Bild: STS 2030
Von der Faserqualität bis zur Reverse Logistics: Das Pilotprojekt «United for a social circular economy» macht sichtbar, wo Kreislaufwirtschaft in der Textilbranche konkret wird – und wo sie noch scheitert. Dazu testen Schweizer Marken und Recycler aus der MENA-Region gemeinsam, wie sich textile Kreisläufe schliessen lassen. Die Learnings aus Phase 1 zeigen: Zusammenarbeit und Transparenz ist der Schlüssel.

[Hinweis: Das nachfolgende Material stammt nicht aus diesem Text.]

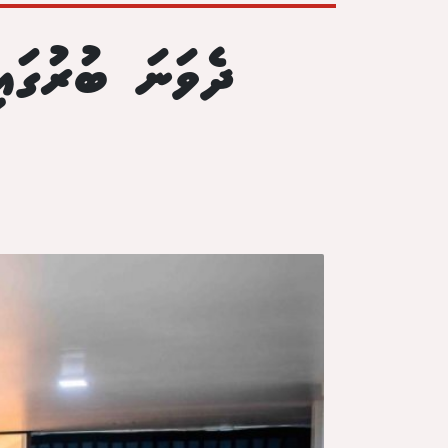
ދެވަނަ ބުރުގައ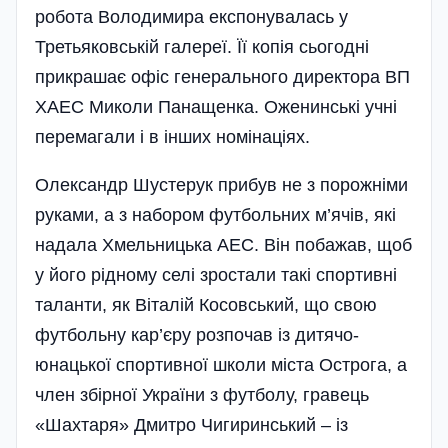
робота Володимира експонувалась у
Третьяковській галереї. Її копія сьогодні
прикрашає офіс генерального директора ВП
ХАЕС Миколи Панащенка. Оженинські учні
перемагали і в інших номінаціях.
Олександр Шустерук прибув не з порожніми
руками, а з набором футбольних м’ячів, які
надала Хмельницька АЕС. Він побажав, щоб
у його рідному селі зростали такі спортивні
таланти, як Віталій Косовський, що свою
футбольну кар’єру розпочав із дитячо-
юнацької спортивної школи міста Острога, а
член збірної України з футболу, гравець
«Шахтаря» Дмитро Чигиринський – із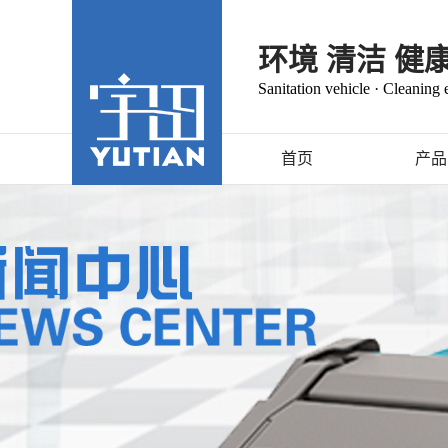
环境 清洁 健
Sanitation vehicle · Cleaning
首页
产品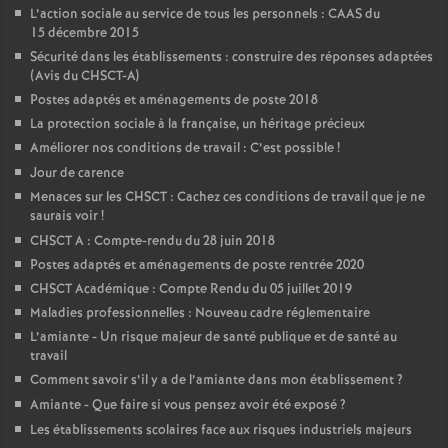
L’action sociale au service de tous les personnels : CAAS du
15 décembre 2015
Sécurité dans les établissements : construire des réponses adaptées
(Avis du CHSCT-A)
Postes adaptés et aménagements de poste 2018
La protection sociale à la française, un héritage précieux
Améliorer nos conditions de travail : C’est possible
!
Jour de carence
Menaces sur les CHSCT : Cachez ces conditions de travail que je ne
saurais voir
!
CHSCT A : Compte-rendu du 28 juin 2018
Postes adaptés et aménagements de poste rentrée 2020
CHSCT Académique : Compte Rendu du 05 juillet 2019
Maladies professionnelles : Nouveau cadre réglementaire
L’amiante - Un risque majeur de santé publique et de santé au
travail
Comment savoir s’il y a de l’amiante dans mon établissement
?
Amiante - Que faire si vous pensez avoir été exposé
?
Les établissements scolaires face aux risques industriels majeurs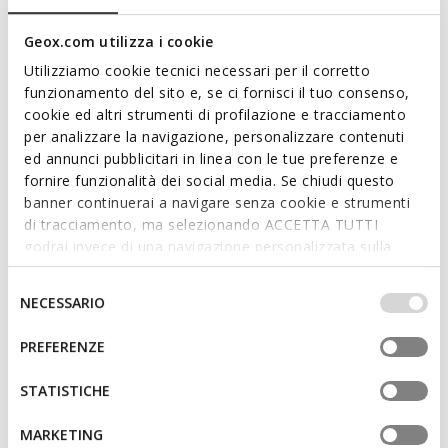
Low-Cut-Sneaker für Herren mit klaren Linien und
zeitgemäßem Design. Diese beige Version verfügt über einen
Geox.com utilizza i cookie
Oberschuh aus Canvas im urbanen Stil. Baltmoore ist ideal,
Utilizziamo cookie tecnici necessari per il corretto
um legere Looks zu vervollständigen, und garantiert den
funzionamento del sito e, se ci fornisci il tuo consenso,
ganzen Tag über Wohlbefinden für die Füße.
cookie ed altri strumenti di profilazione e tracciamento
PRODUKTCODE:
U65LDB00010C5004
per analizzare la navigazione, personalizzare contenuti
ed annunci pubblicitari in linea con le tue preferenze e
fornire funzionalità dei social media. Se chiudi questo
Eigenschaften
banner continuerai a navigare senza cookie e strumenti
Verschluss mit Schnürsenkeln; Herausnehmbare
di tracciamento, ma selezionando ACCETTA TUTTI
Innensohle
godrai invece di una navigazione personalizzata sulla
base dei tuoi gusti ed interessi. Selezionando
IMPOSTAZIONI potrai anche scegliere quali cookies ed
Selezione
NECESSARIO
altri strumenti di tracciamento autorizzare. Per maggiori
del
Materialien
informazioni o per modificare in qualsiasi momento le
consenso
PREFERENZE
tue impostazioni, visita la nostra
cookie policy
.
Technologien
STATISTICHE
MARKETING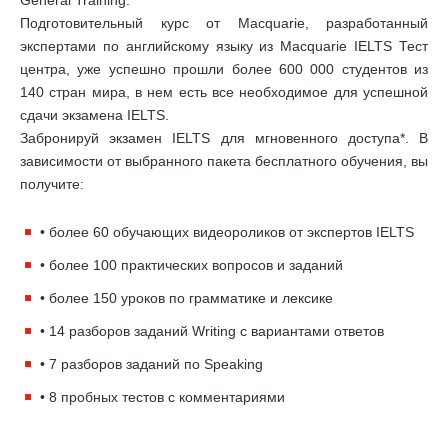
Подготовительный курс от Macquarie, разработанный
экспертами по английскому языку из Macquarie IELTS Тест
центра, уже успешно прошли более 600 000 студентов из
140 стран мира, в нем есть все необходимое для успешной
сдачи экзамена IELTS.
Забронируй экзамен IELTS для мгновенного доступа*. В
зависимости от выбранного пакета бесплатного обучения, вы
получите:
• более 60 обучающих видеороликов от экспертов IELTS
• более 100 практических вопросов и заданий
• более 150 уроков по грамматике и лексике
• 14 разборов заданий Writing с вариантами ответов
• 7 разборов заданий по Speaking
• 8 пробных тестов с комментариями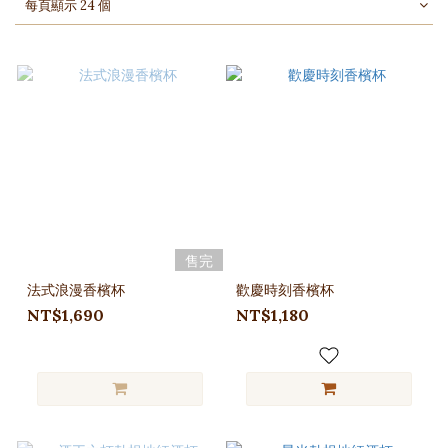
每頁顯示 24 個
售完
法式浪漫香檳杯
歡慶時刻香檳杯
NT$1,690
NT$1,180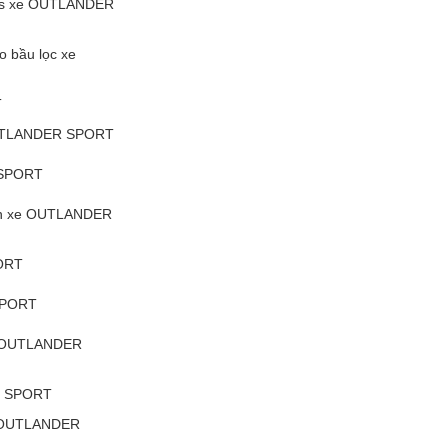
 gas xe OUTLANDER
ào bầu lọc xe
T
 OUTLANDER SPORT
 SPORT
trên xe OUTLANDER
ORT
SPORT
xe OUTLANDER
R SPORT
e OUTLANDER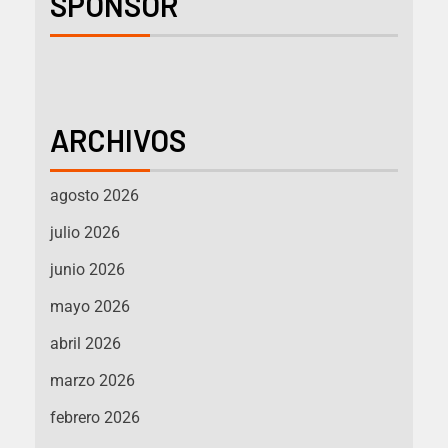
SPONSOR
ARCHIVOS
agosto 2026
julio 2026
junio 2026
mayo 2026
abril 2026
marzo 2026
febrero 2026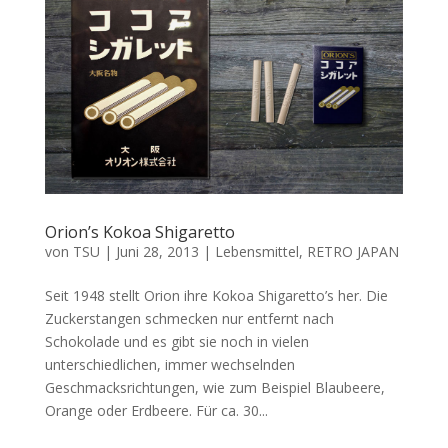
Orion’s Kokoa Shigaretto
von
TSU
|
Juni 28, 2013
|
Lebensmittel
,
RETRO JAPAN
Seit 1948 stellt Orion ihre Kokoa Shigaretto’s her. Die
Zuckerstangen schmecken nur entfernt nach
Schokolade und es gibt sie noch in vielen
unterschiedlichen, immer wechselnden
Geschmacksrichtungen, wie zum Beispiel Blaubeere,
Orange oder Erdbeere. Für ca. 30...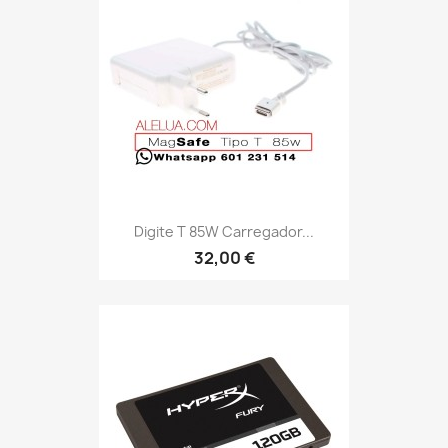
Digite T 85W Carregador...
32,00 €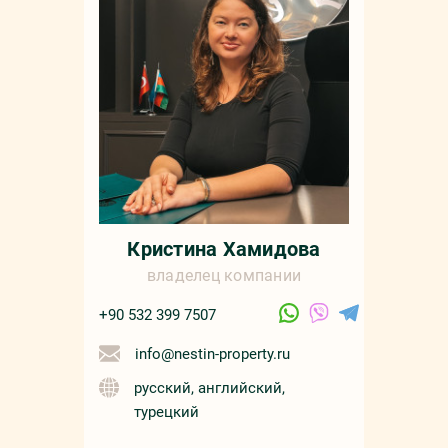
+90 532 4
sale
русс
Кристина Хамидова
владелец компании
+90 532 399 7507
info@nestin-property.ru
русский, английский,
турецкий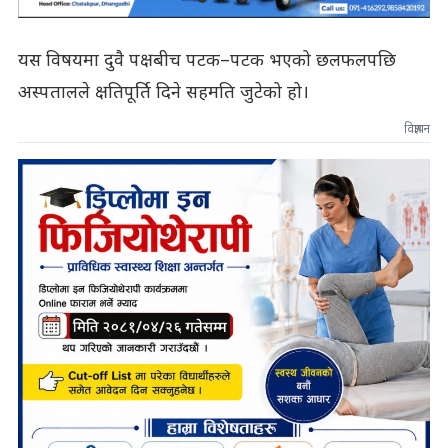
यस विषयमा दुवै पक्षबीच पटक–पटक भएको छलफलपछि
अस्पतालले क्षतिपूर्ति दिने सहमति जुटेको हो।
विज्ञापन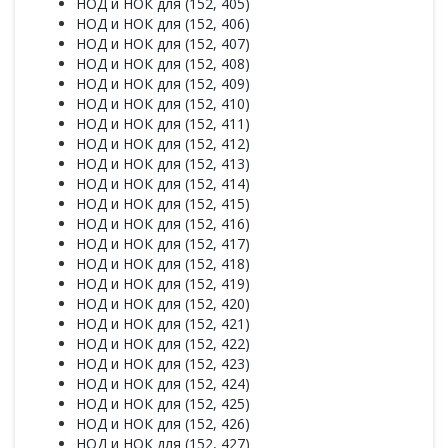
НОД и НОК для (152, 405)
НОД и НОК для (152, 406)
НОД и НОК для (152, 407)
НОД и НОК для (152, 408)
НОД и НОК для (152, 409)
НОД и НОК для (152, 410)
НОД и НОК для (152, 411)
НОД и НОК для (152, 412)
НОД и НОК для (152, 413)
НОД и НОК для (152, 414)
НОД и НОК для (152, 415)
НОД и НОК для (152, 416)
НОД и НОК для (152, 417)
НОД и НОК для (152, 418)
НОД и НОК для (152, 419)
НОД и НОК для (152, 420)
НОД и НОК для (152, 421)
НОД и НОК для (152, 422)
НОД и НОК для (152, 423)
НОД и НОК для (152, 424)
НОД и НОК для (152, 425)
НОД и НОК для (152, 426)
НОД и НОК для (152, 427)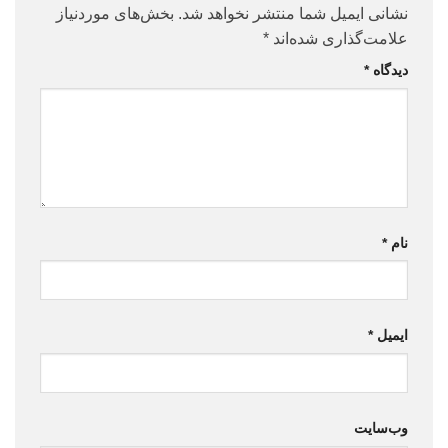
نشانی ایمیل شما منتشر نخواهد شد.
بخش‌های موردنیاز
علامت‌گذاری شده‌اند
*
دیدگاه
*
نام
*
ایمیل
*
وب‌سایت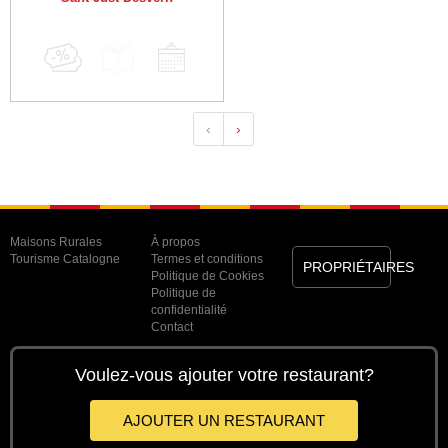
‹
›
Maisons Rurales
À propos
Tourisme Catalogne
Termes et conditions
PROPRIÉTAIRES
Politique de Cookies
Politique de
confidentialité
Contact
Voulez-vous ajouter votre restaurant?
AJOUTER UN RESTAURANT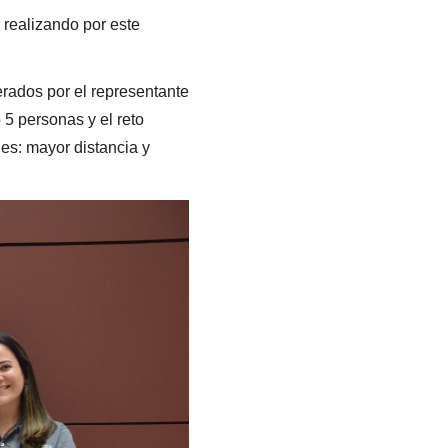
 realizando por este
erados por el representante
5 personas y el reto
des: mayor distancia y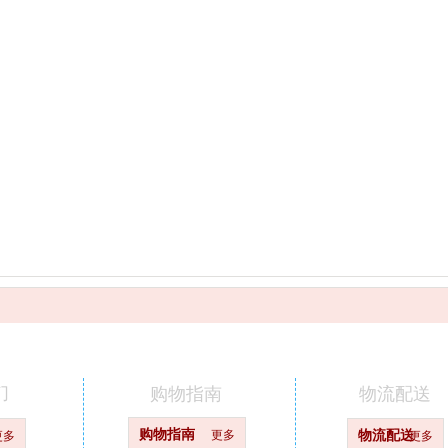
们
购物指南
物流配送
购物指南
更多
物流配送
更多
更多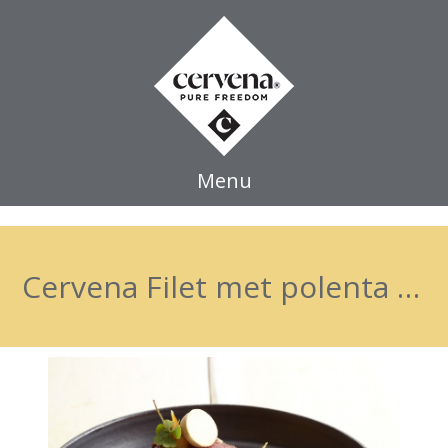
Menu
Cervena Filet met polenta en straffe Hendrik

Im Rahmen des Gemeinsamen Engagements «United for a social circular economy» haben mehrere Unternehmen und Organisationen in Phase 1 zusammengearbeitet, um Faser-zu-Faser-Recycling voranzutreiben und soziale Aspekte in zirkulären Wertschöpfungsketten zu verankern. Das Projekt konzentriert sich auf die MENA-Region (Ägypten und Marokko) und wird vom Staatssekretariat für Wirtschaft SECO gefördert. Jetzt teilen wir erstmals wichtigsten Erkenntnisse, die allen AkteurInnen helfen können. Hier eine Kurzübersicht:
Recycling-Kapazitäten in der MENA-Region wachsen
Die MENA-Region entwickelt sich rasch: Mehrere Recycler zeigen starke technische Grundlagen, Import- und Export-Know-how nach Europa, vertikale Integration und relevante Umwelt- und Sozialzertifizierungen. Herausforderungen bestehen bei Rohstoffversorgung, Marktnachfrage sowie technologischen und finanziellen Einschränkungen. Der informelle Sektor spielt eine zentrale Rolle, wird aber noch zu wenig integriert und birgt Risiken für Arbeitsbedingungen und Umwelt.
Datenbasiertes Matchmaking und Qualitätsprüfung
Die Auswahl geeigneter Recycler hängt von klaren Produkt- und Materialanforderungen sowie transparenten, vergleichbaren Daten ab. Die Qualität recycelter Fasern bleibt der entscheidende Faktor für die Marktakzeptanz. Detaillierte Qualitätsanalysen (z. B. Faserlänge) und physische Muster sind unverzichtbar: Einkäufer:innen und Designer:innen müssen das Material anfassen, testen und mit konventionellen Stoffen vergleichen können.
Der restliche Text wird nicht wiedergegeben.